* _What the task asks_
Down to the last line, set down the material below exactly, excluding pictures.

* _Record set_
_____

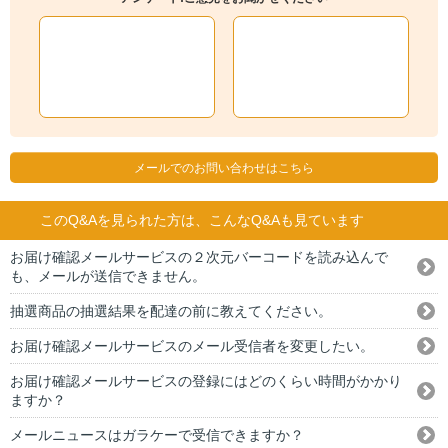
メールでのお問い合わせはこちら
このQ&Aを見られた方は、こんなQ&Aも見ています
お届け確認メールサービスの２次元バーコードを読み込んで
も、メールが送信できません。
抽選商品の抽選結果を配達の前に教えてください。
お届け確認メールサービスのメール受信者を変更したい。
お届け確認メールサービスの登録にはどのくらい時間がかかり
ますか？
メールニュースはガラケーで受信できますか？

_____

* _Solution for this exercise_
メールでのお問い合わせはこちら
このQ&Aを見られた方は、こんなQ&Aも見ています
お届け確認メールサービスの２次元バーコードを読み込んで
も、メールが送信できません。
抽選商品の抽選結果を配達の前に教えてください。
お届け確認メールサービスのメール受信者を変更したい。
お届け確認メールサービスの登録にはどのくらい時間がかかり
ますか？
メールニュースはガラケーで受信できますか？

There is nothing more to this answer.